=== GOAL OF THE EXERCISE ===
Which lines of the data below hold "notre"? Copy each of them.
^^^^^^^^
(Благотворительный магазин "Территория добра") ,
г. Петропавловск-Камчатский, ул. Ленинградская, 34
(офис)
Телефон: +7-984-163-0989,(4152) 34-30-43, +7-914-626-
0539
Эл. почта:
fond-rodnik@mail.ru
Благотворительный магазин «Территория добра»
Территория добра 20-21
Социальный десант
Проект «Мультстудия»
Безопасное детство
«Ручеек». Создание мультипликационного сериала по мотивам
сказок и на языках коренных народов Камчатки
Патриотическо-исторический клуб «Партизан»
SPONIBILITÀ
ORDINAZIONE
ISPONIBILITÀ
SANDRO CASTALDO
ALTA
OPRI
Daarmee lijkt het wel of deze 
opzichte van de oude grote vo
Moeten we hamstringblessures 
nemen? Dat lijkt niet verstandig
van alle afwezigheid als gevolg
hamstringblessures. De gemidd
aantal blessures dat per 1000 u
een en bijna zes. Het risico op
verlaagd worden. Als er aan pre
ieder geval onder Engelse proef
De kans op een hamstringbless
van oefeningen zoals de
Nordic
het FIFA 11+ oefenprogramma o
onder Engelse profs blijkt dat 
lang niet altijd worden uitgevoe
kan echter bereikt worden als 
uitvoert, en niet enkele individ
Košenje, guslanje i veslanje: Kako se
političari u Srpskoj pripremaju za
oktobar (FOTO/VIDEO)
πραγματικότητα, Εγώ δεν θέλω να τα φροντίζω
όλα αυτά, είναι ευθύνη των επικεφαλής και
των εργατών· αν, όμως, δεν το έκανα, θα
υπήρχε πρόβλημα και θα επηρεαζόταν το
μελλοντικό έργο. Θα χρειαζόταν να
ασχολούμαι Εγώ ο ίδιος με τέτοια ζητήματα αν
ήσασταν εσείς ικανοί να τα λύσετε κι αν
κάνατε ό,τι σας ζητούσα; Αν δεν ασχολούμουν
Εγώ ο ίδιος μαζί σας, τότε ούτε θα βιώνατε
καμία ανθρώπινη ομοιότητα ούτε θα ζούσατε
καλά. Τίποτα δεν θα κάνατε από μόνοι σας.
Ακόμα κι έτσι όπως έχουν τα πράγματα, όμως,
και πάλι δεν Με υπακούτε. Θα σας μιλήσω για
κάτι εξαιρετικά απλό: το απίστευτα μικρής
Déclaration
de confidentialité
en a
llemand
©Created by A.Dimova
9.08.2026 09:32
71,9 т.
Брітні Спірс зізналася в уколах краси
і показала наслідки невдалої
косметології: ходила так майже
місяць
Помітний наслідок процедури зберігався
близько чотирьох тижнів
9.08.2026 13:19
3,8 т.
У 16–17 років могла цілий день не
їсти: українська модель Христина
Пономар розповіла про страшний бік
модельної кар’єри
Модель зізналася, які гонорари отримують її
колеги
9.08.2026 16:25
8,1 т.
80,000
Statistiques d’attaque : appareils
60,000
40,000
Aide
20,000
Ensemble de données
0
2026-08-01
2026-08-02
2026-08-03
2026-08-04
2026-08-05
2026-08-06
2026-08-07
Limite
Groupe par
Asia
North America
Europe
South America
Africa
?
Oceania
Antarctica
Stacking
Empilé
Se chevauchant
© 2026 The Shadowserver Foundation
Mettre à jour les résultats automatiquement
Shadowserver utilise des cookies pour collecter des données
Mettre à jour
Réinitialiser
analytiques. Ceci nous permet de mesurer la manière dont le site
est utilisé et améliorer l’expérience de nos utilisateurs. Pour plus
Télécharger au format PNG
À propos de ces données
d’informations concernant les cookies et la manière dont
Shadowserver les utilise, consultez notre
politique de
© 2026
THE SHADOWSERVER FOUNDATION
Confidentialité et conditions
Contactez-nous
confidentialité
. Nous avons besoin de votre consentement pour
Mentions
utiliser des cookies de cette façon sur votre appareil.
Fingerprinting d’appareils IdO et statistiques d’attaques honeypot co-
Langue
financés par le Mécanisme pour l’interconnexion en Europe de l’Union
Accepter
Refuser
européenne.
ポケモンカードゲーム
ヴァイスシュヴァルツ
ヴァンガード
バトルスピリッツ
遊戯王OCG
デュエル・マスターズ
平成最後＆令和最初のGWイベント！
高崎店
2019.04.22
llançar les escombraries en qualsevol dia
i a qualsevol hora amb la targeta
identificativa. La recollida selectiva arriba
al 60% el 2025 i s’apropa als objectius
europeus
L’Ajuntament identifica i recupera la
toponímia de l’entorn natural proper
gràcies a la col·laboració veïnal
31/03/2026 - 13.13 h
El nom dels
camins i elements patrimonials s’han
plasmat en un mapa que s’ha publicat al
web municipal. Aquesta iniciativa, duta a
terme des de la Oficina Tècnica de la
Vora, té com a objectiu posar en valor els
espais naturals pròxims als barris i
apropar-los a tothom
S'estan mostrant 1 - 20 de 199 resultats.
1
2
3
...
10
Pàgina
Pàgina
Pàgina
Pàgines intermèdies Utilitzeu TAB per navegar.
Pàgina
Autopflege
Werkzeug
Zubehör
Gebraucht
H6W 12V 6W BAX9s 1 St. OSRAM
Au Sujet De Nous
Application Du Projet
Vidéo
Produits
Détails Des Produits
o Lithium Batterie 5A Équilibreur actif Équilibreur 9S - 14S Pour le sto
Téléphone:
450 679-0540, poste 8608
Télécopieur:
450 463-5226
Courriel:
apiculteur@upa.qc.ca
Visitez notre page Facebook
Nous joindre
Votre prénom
^^^^^^^^
=== SOLUTION TO THIS EXERCISE ===
Shadowserver les utilise, consultez notre
Visitez notre page Facebook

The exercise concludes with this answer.